Fair use of testimonials in advertising is too important to take for granted. Other creative tactics and techniques change with the fashions of the day, but the testimonial is such a workhorse selling tool that it never goes out of style. So when a top federal ad regulator expresses concern about possible misuse, marketers should sit up and take notice.
J. Howard Beales III, the new director of the Federal Trade Commission consumer protection bureau, said in this newspaper last week that some current testimonial ads raise questions about "whether the [advertised] product is responsible for the advertised benefit." That's a very basic issue, and one that certainly could open the door to FTC investigations of particular advertisers, and eventually even lead to prosecutions.

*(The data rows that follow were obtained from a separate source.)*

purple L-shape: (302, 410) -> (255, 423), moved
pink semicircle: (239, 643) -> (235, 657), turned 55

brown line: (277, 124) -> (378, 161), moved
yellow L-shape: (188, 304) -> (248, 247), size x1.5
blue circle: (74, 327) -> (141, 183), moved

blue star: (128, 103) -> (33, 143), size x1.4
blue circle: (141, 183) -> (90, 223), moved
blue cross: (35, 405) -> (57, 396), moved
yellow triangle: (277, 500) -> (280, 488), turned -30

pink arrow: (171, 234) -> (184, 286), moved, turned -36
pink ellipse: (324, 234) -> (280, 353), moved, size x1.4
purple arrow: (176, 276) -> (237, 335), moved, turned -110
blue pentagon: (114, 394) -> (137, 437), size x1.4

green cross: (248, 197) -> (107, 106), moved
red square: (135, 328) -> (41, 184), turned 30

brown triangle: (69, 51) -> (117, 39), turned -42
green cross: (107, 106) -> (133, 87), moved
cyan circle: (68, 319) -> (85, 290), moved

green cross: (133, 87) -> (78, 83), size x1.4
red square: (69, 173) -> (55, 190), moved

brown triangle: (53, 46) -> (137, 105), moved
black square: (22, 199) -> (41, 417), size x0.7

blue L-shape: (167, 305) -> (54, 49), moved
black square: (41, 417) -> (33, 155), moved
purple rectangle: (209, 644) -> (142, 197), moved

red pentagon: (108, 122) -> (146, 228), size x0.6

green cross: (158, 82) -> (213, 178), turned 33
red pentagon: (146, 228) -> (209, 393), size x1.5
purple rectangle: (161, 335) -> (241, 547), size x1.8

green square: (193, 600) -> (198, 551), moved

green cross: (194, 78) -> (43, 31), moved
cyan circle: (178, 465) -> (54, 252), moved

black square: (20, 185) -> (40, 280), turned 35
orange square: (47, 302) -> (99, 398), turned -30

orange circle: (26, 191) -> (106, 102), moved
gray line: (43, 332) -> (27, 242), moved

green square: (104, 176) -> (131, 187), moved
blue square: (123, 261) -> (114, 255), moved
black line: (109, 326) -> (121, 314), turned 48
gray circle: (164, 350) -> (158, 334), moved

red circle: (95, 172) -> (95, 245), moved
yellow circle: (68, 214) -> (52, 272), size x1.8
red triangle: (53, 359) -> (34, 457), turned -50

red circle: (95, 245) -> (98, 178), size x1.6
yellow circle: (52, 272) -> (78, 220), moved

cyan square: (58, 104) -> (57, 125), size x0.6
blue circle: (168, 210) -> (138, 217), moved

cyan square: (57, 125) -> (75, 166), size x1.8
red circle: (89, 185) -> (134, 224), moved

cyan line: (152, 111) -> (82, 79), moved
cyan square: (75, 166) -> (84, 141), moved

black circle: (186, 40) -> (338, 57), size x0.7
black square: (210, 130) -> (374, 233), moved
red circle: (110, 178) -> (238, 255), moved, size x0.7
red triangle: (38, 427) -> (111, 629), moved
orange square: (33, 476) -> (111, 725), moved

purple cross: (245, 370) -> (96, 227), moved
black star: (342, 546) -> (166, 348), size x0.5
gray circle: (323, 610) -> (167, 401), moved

Testimonials have been the focus of previous FTC actions. The use in ads of actors in "white coats," which suggested they were physicians, triggered one notable crackdown. An endorsement by a celebrity with an undisclosed business interest in the product triggered another.
This continued concern by regulators reflects the continued credibility consumers are willing to give to testimonials. That acceptance gives testimonials a power that marketers should protect. When the product experience for most consumers doesn't live up to testimonial-fed expectations, all testimonials can suffer. And that means marketers should welcome periodic government scrutiny if that's what it takes to maintain consumer confidence in what endorsers have to say.
Established law, embraced in the ad industry's own self-regulation programs, requires marketers to back up material claims with evidence, or a "reasonable basis." Making a claim in the form of a testimonial does not free a marketer of the responsibility for having that "reasonable basis." Nor does hedging, by saying the endorser's experience is "not typical," ease the likelihood that some consumers might be misled.